You would have thought that with family money and a good income from the Bond books, Ian Fleming might have acquired a better taste in cars. In 1954 he had an Armstrong Siddeley, nothing wrong with that, my father had one in 1956. There was a Ford Thunderbird in Fleming’s garage at one time, but then took leave of his senses and had a Studebaker Avanti. This was a particularly disagreeable car. Not, perhaps, the worst I drove on the road test staff of

The Motor

(that distinction went to a Fairthorpe Electron) but close. The axle tramp was like a nightmare Morris Minor 1000. It took extraordinary leaps and bounds on acceleration and braking, no matter how reverentially you treated brake and throttle. Everything seemed seriously out of balance. Even though the passage of time has softened Raymond Leowy’s lines, it can be imagined how bizarre the appearance was in 1964.

The family Armstrong Siddeley Sapphire 236.

The Avanti road test was never completed. I had drafted it three weeks before the Studebaker Corporation stopped making Avantis, so it only made the pages of the magazine on 29 January 1964 as Lament for a Road Test That Never Was. It had been a bad time for American car makers; Studebaker was the latest old name to vanish, following Hudson and Packard into history. There had been trouble with the Avanti’s plastics body, so when Studebaker abandoned car production in the United States, retaining only its Canadian assembly plant, the Avanti had to go.

Under “Handling and brakes” I wrote: “Even on dry roads, the Avanti was not a particularly pleasant car to drive because of the change of attitude it adopted when you applied power on a corner. In the wet, the throttle had to be used very sparingly or the back quickly became uncontrollable, the vast power generating copious wheelspin, even in top gear. Alarming, not to say dangerous, even for quite experienced drivers.

The original Avanti report described the understeer (the weight distribution was 59/41) commenting that although twisty roads could be taken at a cracking pace in the dry, “fast bends were all too often taken in a series of jerks as steering lock, throttle and then opposite lock were applied in quick succession.”

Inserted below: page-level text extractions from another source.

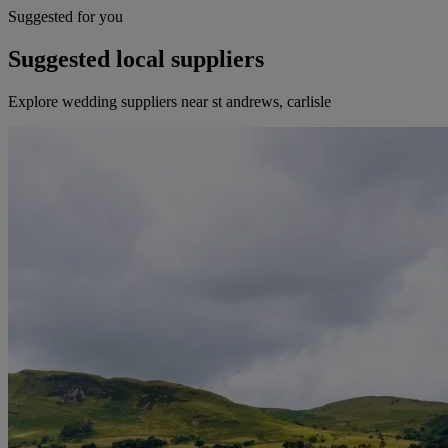
Suggested for you
Suggested local suppliers
Explore wedding suppliers near st andrews, carlisle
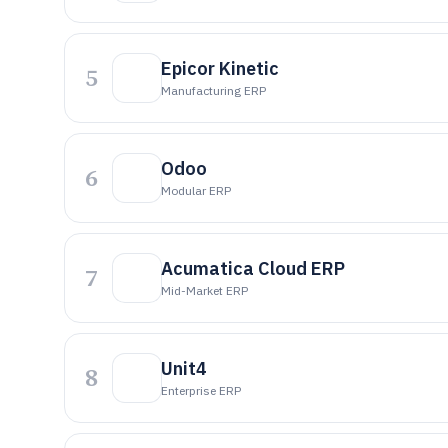
Epicor Kinetic
5
Manufacturing ERP
Odoo
6
Modular ERP
Acumatica Cloud ERP
7
Mid-Market ERP
Unit4
8
Enterprise ERP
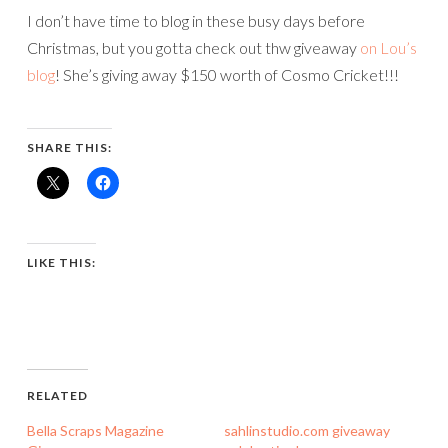
I don’t have time to blog in these busy days before
Christmas, but you gotta check out thw giveaway
on Lou’s
blog
! She’s giving away $150 worth of Cosmo Cricket!!!
SHARE THIS:
LIKE THIS:
RELATED
Bella Scraps Magazine
sahlinstudio.com giveaway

The steering was heavy and driving slowly over bumps there was a lot of kick-back. As with another very fast American we tested recently, there seemed to be a case for tyres with better wet grip. And the injunction, contained on a little plate inside the glove compartment, that the tyres were only for “ordinary motoring” did little for the driver’s peace of mind on motorways.”

The “other fast American” was a Chevrolet Corvette Sting Ray, which also features in Eric Dymock Originals to be published at the end of August.